GDPR DPIA: when you need one and what it must contain (Art. 35)

By ComplyBricks · Last reviewed Jul 12, 2026

A Data Protection Impact Assessment (DPIA) is how GDPR makes you think about privacy risk before you start a high-risk processing activity, not after something goes wrong. Article 35 sets out when it's required and what it must cover.

When a DPIA is required

You must carry out a DPIA where processing is likely to result in a high risk to individuals' rights and freedoms — assessed before you begin. Art. 35(3) singles out three cases in particular:

  • Systematic and extensive profiling with significant effects on individuals (including automated decision-making);
  • Large-scale processing of special-category data (Art. 9) or data on criminal convictions/offences;
  • Large-scale, systematic monitoring of a publicly accessible area.

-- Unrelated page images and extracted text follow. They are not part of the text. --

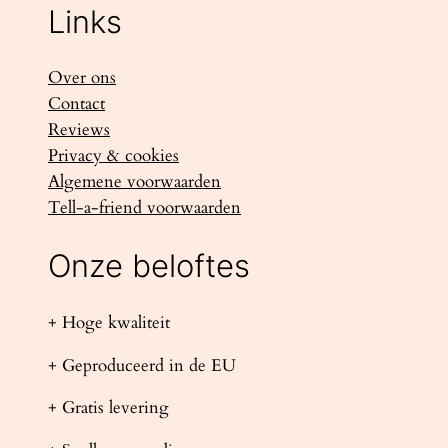
Links
Over ons
Contact
Reviews
Privacy & cookies
Algemene voorwaarden
Tell-a-friend voorwaarden
Onze beloftes
+ Hoge kwaliteit
+ Geproduceerd in de EU
+ Gratis levering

Supervisory authorities also publish lists of processing operations that require a DPIA — check your national authority's list.

What a DPIA must contain (Art. 35(7))

At minimum:

  1. A systematic description of the processing and its purposes;
  2. An assessment of the necessity and proportionality of the processing relative to its purpose;
  3. An assessment of the risks to the rights and freedoms of data subjects;
  4. The measures planned to address those risks — safeguards, security, and mechanisms to protect personal data.

Roles and follow-up

  • Involve your DPO. Where you have one, seek their advice (Art. 35(2)).
  • Prior consultation (Art. 36). If the DPIA shows the processing would be high-risk and you can't mitigate it, you must consult your supervisory authority before proceeding.
  • Keep it live. Review the DPIA if the processing changes.

Where it fits

A DPIA builds on your records of processing — you can't assess a processing activity you haven't mapped. For the wider picture, see GDPR compliance for SMBs.

References

  • GDPR — Regulation (EU) 2016/679: Art. 35 (DPIA), Art. 36 (prior consultation)

This guide is for general information only and is not legal advice. Requirements change and depend on your circumstances — verify against the primary sources and consult a qualified professional or your DPO before making compliance decisions.